Wow that looks brilliant  I want to something like this for my frogs. Love the the branch that you have used


----------



## tomsteele (Aug 29, 2011)

herper147 said:


> I would say a pair of mads would be fine in there but mabye not a trio as they get quite big and are very active. Think that is the wrong sort of setup for mads though they need bamboo really and horizontal perches, for the best display animal i would go anoles, when you have a male showing off to a group of females its so funny to watch


Yeah, I knew they prefered bamboo, it was just a thought :2thumb: I'll stick with my plans, a group of 4 or 5 anoles 



> samsnake Wow that looks brilliant I want to something like this for my frogs. Love the the branch that you have used


 Thanks! What kind of frogs?
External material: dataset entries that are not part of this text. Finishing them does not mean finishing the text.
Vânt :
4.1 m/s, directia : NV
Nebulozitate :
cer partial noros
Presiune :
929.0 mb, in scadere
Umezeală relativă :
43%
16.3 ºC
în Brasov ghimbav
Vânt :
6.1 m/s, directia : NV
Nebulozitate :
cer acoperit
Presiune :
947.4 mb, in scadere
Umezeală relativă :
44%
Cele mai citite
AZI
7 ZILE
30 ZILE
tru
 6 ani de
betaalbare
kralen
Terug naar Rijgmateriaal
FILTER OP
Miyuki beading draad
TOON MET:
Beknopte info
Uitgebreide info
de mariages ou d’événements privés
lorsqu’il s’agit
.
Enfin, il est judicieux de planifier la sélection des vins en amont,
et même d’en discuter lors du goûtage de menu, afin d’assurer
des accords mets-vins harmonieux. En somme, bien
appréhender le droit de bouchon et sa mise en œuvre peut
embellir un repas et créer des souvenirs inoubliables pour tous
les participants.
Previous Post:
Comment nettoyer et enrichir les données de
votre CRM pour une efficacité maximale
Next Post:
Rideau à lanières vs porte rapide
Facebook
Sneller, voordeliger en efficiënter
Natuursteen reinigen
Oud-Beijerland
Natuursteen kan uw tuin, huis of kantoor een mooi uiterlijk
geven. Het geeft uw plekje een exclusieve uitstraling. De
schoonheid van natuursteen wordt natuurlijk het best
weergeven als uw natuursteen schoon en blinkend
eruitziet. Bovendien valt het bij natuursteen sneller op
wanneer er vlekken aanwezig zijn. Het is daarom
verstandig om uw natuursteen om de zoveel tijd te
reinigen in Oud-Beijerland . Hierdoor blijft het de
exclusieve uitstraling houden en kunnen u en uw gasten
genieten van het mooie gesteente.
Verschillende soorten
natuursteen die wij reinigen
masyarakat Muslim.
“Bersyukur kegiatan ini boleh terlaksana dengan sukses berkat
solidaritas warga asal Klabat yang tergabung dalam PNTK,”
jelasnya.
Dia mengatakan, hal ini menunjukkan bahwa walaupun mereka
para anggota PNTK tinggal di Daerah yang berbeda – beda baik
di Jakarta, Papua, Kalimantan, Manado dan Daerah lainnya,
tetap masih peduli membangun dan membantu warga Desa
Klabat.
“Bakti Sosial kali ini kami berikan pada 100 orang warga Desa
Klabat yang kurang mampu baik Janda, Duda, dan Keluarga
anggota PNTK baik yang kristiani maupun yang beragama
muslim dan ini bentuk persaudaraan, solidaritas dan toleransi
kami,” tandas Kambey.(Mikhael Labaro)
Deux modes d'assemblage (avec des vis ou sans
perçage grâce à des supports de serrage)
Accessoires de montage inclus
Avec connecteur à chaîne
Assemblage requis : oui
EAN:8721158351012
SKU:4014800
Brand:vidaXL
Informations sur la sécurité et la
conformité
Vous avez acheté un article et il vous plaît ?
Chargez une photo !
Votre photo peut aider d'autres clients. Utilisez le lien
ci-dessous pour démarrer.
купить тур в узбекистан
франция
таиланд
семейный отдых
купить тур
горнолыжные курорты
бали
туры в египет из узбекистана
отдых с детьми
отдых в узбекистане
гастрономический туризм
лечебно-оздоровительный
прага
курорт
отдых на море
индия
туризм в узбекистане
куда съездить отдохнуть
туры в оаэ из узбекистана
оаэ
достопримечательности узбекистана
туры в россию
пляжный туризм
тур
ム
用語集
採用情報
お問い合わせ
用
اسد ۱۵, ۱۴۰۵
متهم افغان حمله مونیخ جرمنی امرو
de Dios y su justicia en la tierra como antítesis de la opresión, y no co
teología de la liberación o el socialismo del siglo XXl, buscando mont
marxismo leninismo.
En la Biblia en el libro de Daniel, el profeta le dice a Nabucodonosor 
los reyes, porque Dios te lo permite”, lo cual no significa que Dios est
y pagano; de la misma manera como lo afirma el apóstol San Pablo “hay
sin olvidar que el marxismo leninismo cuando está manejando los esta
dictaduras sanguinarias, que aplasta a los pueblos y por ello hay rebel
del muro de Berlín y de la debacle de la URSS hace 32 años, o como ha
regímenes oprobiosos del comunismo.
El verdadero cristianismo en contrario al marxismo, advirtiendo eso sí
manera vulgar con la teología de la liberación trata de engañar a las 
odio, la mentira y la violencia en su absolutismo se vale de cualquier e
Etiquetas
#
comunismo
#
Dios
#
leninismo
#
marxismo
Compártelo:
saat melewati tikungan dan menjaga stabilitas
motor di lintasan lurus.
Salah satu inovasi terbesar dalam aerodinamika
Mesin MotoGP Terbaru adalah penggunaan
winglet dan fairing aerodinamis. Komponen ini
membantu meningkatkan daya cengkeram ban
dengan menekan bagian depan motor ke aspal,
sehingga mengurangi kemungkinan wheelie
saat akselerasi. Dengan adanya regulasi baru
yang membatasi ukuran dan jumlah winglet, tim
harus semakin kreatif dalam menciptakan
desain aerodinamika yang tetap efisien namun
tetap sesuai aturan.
Can you suggest any group frogs that ould make good display animals in this style viv??


----------



## my_shed (Jan 5, 2011)

Mads would look good in there without a doubt, mine tend to prefer vertical surfaces to horizontal perches anyways but knowing my herps thats probs not an indicator of normal mafs!! Lol but i don't think you can beat mads for display vivs, so bright and colourful and energetic  as said though, probably a bit small for a trio

Dave


----------



## tomsteele (Aug 29, 2011)

my_shed said:


> Mads would look good in there without a doubt, mine tend to prefer vertical surfaces to horizontal perches anyways but knowing my herps thats probs not an indicator of normal mafs!! Lol but i don't think you can beat mads for display vivs, so bright and colourful and energetic  as said though, probably a bit small for a trio
> 
> Dave


Yeah, maybe not a trio  but you think a pair would be happy in there? Hmmmm can't decide, 1.4 green anoles, or 1.1. Mads?


----------



## samsnake (Mar 10, 2009)

I am no expert on frogs more of a snake kinda girl but. The viv is the perfect size for Whites Tree Frogs. I am hoping to do a planted Exo for mine when I get them


----------



## tomsteele (Aug 29, 2011)

samsnake said:


> I am no expert on frogs more of a snake kinda girl but. The viv is the perfect size for Whites Tree Frogs. I am hoping to do a planted Exo for mine when I get them


My mate has a WTF, I prefer red eyed tree frogs, do they make good dislay frogs? Or arebthey nocturnal?


----------